→ INPUT DATA:
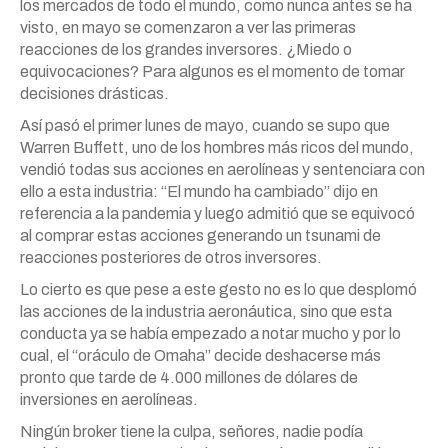
los mercados de todo el mundo, como nunca antes se ha
visto, en mayo se comenzaron a ver las primeras
reacciones de los grandes inversores. ¿Miedo o
equivocaciones? Para algunos es el momento de tomar
decisiones drásticas.
Así pasó el primer lunes de mayo, cuando se supo que
Warren Buffett, uno de los hombres más ricos del mundo,
vendió todas sus acciones en aerolíneas y sentenciara con
ello a esta industria: “El mundo ha cambiado” dijo en
referencia a la pandemia y luego admitió que se equivocó
al comprar estas acciones generando un tsunami de
reacciones posteriores de otros inversores.
Lo cierto es que pese a este gesto no es lo que desplomó
las acciones de la industria aeronáutica, sino que esta
conducta ya se había empezado a notar mucho y por lo
cual, el “oráculo de Omaha” decide deshacerse más
pronto que tarde de 4.000 millones de dólares de
inversiones en aerolíneas.
Ningún broker tiene la culpa, señores, nadie podía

→ TASK DESCRIPTION: Each line that holds the word "industria" should be extracted from the records.

→ TASK OUTPUT:
ello a esta industria: “El mundo ha cambiado” dijo en
las acciones de la industria aeronáutica, sino que esta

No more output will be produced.